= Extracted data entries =
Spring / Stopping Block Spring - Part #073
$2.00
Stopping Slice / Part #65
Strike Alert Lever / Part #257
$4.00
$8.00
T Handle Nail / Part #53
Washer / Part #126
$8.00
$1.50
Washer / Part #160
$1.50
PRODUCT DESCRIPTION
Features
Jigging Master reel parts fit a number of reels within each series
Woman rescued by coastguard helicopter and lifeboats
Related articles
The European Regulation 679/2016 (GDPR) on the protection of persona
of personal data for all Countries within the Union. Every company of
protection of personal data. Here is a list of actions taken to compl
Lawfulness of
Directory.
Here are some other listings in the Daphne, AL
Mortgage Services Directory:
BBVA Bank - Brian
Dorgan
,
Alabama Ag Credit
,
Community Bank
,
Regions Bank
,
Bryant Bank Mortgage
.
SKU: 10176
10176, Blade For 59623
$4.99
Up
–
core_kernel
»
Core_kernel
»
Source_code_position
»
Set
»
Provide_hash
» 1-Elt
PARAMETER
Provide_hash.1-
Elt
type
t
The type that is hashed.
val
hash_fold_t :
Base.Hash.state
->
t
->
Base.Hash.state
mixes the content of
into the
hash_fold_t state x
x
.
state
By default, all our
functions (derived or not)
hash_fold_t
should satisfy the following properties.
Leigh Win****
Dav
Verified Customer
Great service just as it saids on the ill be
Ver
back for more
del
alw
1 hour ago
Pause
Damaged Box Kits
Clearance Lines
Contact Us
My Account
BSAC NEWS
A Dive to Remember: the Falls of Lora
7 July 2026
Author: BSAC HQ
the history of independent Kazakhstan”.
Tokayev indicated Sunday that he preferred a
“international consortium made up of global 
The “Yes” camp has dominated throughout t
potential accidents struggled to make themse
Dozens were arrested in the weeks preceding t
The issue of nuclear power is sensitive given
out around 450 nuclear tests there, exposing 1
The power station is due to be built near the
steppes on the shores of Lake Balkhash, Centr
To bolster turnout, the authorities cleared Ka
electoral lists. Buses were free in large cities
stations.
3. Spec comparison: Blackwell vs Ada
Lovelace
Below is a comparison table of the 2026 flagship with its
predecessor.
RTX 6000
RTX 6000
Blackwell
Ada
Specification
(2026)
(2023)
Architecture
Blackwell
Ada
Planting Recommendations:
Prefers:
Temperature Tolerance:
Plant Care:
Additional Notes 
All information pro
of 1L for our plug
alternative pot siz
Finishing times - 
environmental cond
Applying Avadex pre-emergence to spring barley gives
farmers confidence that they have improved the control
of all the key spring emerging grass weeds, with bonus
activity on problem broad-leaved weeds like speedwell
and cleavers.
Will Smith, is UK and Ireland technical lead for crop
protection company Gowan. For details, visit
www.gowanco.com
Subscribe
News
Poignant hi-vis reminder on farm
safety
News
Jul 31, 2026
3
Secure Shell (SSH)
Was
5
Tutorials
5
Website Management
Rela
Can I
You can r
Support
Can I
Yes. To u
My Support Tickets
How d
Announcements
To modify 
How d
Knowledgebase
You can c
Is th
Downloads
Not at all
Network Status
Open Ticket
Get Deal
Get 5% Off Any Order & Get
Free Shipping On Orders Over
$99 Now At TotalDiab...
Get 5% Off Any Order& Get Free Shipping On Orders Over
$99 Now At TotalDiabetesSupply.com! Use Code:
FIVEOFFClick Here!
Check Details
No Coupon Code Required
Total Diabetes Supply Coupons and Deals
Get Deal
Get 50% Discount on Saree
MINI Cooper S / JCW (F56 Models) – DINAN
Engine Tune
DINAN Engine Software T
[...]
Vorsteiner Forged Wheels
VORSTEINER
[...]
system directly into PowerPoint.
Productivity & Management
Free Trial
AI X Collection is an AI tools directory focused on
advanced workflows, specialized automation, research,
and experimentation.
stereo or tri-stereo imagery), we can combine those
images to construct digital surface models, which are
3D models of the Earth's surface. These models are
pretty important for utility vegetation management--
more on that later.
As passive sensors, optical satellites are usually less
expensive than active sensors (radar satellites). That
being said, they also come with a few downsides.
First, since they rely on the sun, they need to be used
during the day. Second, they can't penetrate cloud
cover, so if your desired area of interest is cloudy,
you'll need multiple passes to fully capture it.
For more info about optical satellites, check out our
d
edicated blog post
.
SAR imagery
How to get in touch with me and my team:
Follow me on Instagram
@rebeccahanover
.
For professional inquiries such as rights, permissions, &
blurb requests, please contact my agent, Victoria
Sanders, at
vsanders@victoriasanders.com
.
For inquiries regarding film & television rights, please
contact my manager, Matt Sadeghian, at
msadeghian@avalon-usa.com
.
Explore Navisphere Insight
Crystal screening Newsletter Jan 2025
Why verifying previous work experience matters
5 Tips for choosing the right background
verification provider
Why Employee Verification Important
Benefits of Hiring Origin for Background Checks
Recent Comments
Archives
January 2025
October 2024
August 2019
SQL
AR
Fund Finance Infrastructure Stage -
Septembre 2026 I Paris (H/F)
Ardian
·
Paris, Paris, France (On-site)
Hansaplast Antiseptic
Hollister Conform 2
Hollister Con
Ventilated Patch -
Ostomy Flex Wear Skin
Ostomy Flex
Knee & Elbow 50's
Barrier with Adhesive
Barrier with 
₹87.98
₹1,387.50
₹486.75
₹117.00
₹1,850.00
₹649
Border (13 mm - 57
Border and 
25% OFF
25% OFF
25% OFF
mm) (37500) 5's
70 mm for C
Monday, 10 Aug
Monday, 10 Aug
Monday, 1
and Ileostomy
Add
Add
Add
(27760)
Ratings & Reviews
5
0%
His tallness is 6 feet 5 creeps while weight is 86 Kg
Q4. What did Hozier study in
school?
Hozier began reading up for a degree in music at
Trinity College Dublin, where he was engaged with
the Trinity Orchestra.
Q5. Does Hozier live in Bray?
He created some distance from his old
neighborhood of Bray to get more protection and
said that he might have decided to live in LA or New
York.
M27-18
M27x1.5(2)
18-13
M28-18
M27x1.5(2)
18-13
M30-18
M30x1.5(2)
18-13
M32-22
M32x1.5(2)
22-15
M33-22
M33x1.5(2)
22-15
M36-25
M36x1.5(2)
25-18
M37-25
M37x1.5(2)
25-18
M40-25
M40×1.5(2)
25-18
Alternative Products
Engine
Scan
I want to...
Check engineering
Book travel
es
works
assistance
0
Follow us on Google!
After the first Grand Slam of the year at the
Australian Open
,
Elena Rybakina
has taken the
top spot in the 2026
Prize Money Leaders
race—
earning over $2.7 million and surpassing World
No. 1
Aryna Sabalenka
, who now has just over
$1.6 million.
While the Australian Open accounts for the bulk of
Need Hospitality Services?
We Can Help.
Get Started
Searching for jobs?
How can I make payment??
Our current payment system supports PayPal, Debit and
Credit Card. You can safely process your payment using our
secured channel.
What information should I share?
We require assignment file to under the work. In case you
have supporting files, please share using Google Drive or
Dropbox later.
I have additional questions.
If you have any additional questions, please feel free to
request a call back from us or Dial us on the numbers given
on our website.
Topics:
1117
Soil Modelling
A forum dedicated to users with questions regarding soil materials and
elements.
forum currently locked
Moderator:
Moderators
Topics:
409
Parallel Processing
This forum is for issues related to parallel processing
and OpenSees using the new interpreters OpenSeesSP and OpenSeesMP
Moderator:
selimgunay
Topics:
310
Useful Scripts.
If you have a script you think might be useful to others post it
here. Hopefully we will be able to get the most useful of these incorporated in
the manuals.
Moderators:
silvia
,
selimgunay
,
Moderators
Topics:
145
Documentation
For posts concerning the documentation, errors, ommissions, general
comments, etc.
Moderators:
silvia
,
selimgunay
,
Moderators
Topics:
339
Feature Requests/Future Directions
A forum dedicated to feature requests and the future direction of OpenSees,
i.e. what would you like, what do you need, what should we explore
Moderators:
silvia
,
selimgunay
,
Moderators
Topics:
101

= ACTION ITEM =
Having read the entries, repeat them all exactly.

= PROBLEM SOLUTION =
Spring / Stopping Block Spring - Part #073
$2.00
Stopping Slice / Part #65
Strike Alert Lever / Part #257
$4.00
$8.00
T Handle Nail / Part #53
Washer / Part #126
$8.00
$1.50
Washer / Part #160
$1.50
PRODUCT DESCRIPTION
Features
Jigging Master reel parts fit a number of reels within each series
Woman rescued by coastguard helicopter and lifeboats
Related articles
The European Regulation 679/2016 (GDPR) on the protection of persona
of personal data for all Countries within the Union. Every company of
protection of personal data. Here is a list of actions taken to compl
Lawfulness of
Directory.
Here are some other listings in the Daphne, AL
Mortgage Services Directory:
BBVA Bank - Brian
Dorgan
,
Alabama Ag Credit
,
Community Bank
,
Regions Bank
,
Bryant Bank Mortgage
.
SKU: 10176
10176, Blade For 59623
$4.99
Up
–
core_kernel
»
Core_kernel
»
Source_code_position
»
Set
»
Provide_hash
» 1-Elt
PARAMETER
Provide_hash.1-
Elt
type
t
The type that is hashed.
val
hash_fold_t :
Base.Hash.state
->
t
->
Base.Hash.state
mixes the content of
into the
hash_fold_t state x
x
.
state
By default, all our
functions (derived or not)
hash_fold_t
should satisfy the following properties.
Leigh Win****
Dav
Verified Customer
Great service just as it saids on the ill be
Ver
back for more
del
alw
1 hour ago
Pause
Damaged Box Kits
Clearance Lines
Contact Us
My Account
BSAC NEWS
A Dive to Remember: the Falls of Lora
7 July 2026
Author: BSAC HQ
the history of independent Kazakhstan”.
Tokayev indicated Sunday that he preferred a
“international consortium made up of global 
The “Yes” camp has dominated throughout t
potential accidents struggled to make themse
Dozens were arrested in the weeks preceding t
The issue of nuclear power is sensitive given
out around 450 nuclear tests there, exposing 1
The power station is due to be built near the
steppes on the shores of Lake Balkhash, Centr
To bolster turnout, the authorities cleared Ka
electoral lists. Buses were free in large cities
stations.
3. Spec comparison: Blackwell vs Ada
Lovelace
Below is a comparison table of the 2026 flagship with its
predecessor.
RTX 6000
RTX 6000
Blackwell
Ada
Specification
(2026)
(2023)
Architecture
Blackwell
Ada
Planting Recommendations:
Prefers:
Temperature Tolerance:
Plant Care:
Additional Notes 
All information pro
of 1L for our plug
alternative pot siz
Finishing times - 
environmental cond
Applying Avadex pre-emergence to spring barley gives
farmers confidence that they have improved the control
of all the key spring emerging grass weeds, with bonus
activity on problem broad-leaved weeds like speedwell
and cleavers.
Will Smith, is UK and Ireland technical lead for crop
protection company Gowan. For details, visit
www.gowanco.com
Subscribe
News
Poignant hi-vis reminder on farm
safety
News
Jul 31, 2026
3
Secure Shell (SSH)
Was
5
Tutorials
5
Website Management
Rela
Can I
You can r
Support
Can I
Yes. To u
My Support Tickets
How d
Announcements
To modify 
How d
Knowledgebase
You can c
Is th
Downloads
Not at all
Network Status
Open Ticket
Get Deal
Get 5% Off Any Order & Get
Free Shipping On Orders Over
$99 Now At TotalDiab...
Get 5% Off Any Order& Get Free Shipping On Orders Over
$99 Now At TotalDiabetesSupply.com! Use Code:
FIVEOFFClick Here!
Check Details
No Coupon Code Required
Total Diabetes Supply Coupons and Deals
Get Deal
Get 50% Discount on Saree
MINI Cooper S / JCW (F56 Models) – DINAN
Engine Tune
DINAN Engine Software T
[...]
Vorsteiner Forged Wheels
VORSTEINER
[...]
system directly into PowerPoint.
Productivity & Management
Free Trial
AI X Collection is an AI tools directory focused on
advanced workflows, specialized automation, research,
and experimentation.
stereo or tri-stereo imagery), we can combine those
images to construct digital surface models, which are
3D models of the Earth's surface. These models are
pretty important for utility vegetation management--
more on that later.
As passive sensors, optical satellites are usually less
expensive than active sensors (radar satellites). That
being said, they also come with a few downsides.
First, since they rely on the sun, they need to be used
during the day. Second, they can't penetrate cloud
cover, so if your desired area of interest is cloudy,
you'll need multiple passes to fully capture it.
For more info about optical satellites, check out our
d
edicated blog post
.
SAR imagery
How to get in touch with me and my team:
Follow me on Instagram
@rebeccahanover
.
For professional inquiries such as rights, permissions, &
blurb requests, please contact my agent, Victoria
Sanders, at
vsanders@victoriasanders.com
.
For inquiries regarding film & television rights, please
contact my manager, Matt Sadeghian, at
msadeghian@avalon-usa.com
.
Explore Navisphere Insight
Crystal screening Newsletter Jan 2025
Why verifying previous work experience matters
5 Tips for choosing the right background
verification provider
Why Employee Verification Important
Benefits of Hiring Origin for Background Checks
Recent Comments
Archives
January 2025
October 2024
August 2019
SQL
AR
Fund Finance Infrastructure Stage -
Septembre 2026 I Paris (H/F)
Ardian
·
Paris, Paris, France (On-site)
Hansaplast Antiseptic
Hollister Conform 2
Hollister Con
Ventilated Patch -
Ostomy Flex Wear Skin
Ostomy Flex
Knee & Elbow 50's
Barrier with Adhesive
Barrier with 
₹87.98
₹1,387.50
₹486.75
₹117.00
₹1,850.00
₹649
Border (13 mm - 57
Border and 
25% OFF
25% OFF
25% OFF
mm) (37500) 5's
70 mm for C
Monday, 10 Aug
Monday, 10 Aug
Monday, 1
and Ileostomy
Add
Add
Add
(27760)
Ratings & Reviews
5
0%
His tallness is 6 feet 5 creeps while weight is 86 Kg
Q4. What did Hozier study in
school?
Hozier began reading up for a degree in music at
Trinity College Dublin, where he was engaged with
the Trinity Orchestra.
Q5. Does Hozier live in Bray?
He created some distance from his old
neighborhood of Bray to get more protection and
said that he might have decided to live in LA or New
York.
M27-18
M27x1.5(2)
18-13
M28-18
M27x1.5(2)
18-13
M30-18
M30x1.5(2)
18-13
M32-22
M32x1.5(2)
22-15
M33-22
M33x1.5(2)
22-15
M36-25
M36x1.5(2)
25-18
M37-25
M37x1.5(2)
25-18
M40-25
M40×1.5(2)
25-18
Alternative Products
Engine
Scan
I want to...
Check engineering
Book travel
es
works
assistance
0
Follow us on Google!
After the first Grand Slam of the year at the
Australian Open
,
Elena Rybakina
has taken the
top spot in the 2026
Prize Money Leaders
race—
earning over $2.7 million and surpassing World
No. 1
Aryna Sabalenka
, who now has just over
$1.6 million.
While the Australian Open accounts for the bulk of
Need Hospitality Services?
We Can Help.
Get Started
Searching for jobs?
How can I make payment??
Our current payment system supports PayPal, Debit and
Credit Card. You can safely process your payment using our
secured channel.
What information should I share?
We require assignment file to under the work. In case you
have supporting files, please share using Google Drive or
Dropbox later.
I have additional questions.
If you have any additional questions, please feel free to
request a call back from us or Dial us on the numbers given
on our website.
Topics:
1117
Soil Modelling
A forum dedicated to users with questions regarding soil materials and
elements.
forum currently locked
Moderator:
Moderators
Topics:
409
Parallel Processing
This forum is for issues related to parallel processing
and OpenSees using the new interpreters OpenSeesSP and OpenSeesMP
Moderator:
selimgunay
Topics:
310
Useful Scripts.
If you have a script you think might be useful to others post it
here. Hopefully we will be able to get the most useful of these incorporated in
the manuals.
Moderators:
silvia
,
selimgunay
,
Moderators
Topics:
145
Documentation
For posts concerning the documentation, errors, ommissions, general
comments, etc.
Moderators:
silvia
,
selimgunay
,
Moderators
Topics:
339
Feature Requests/Future Directions
A forum dedicated to feature requests and the future direction of OpenSees,
i.e. what would you like, what do you need, what should we explore
Moderators:
silvia
,
selimgunay
,
Moderators
Topics:
101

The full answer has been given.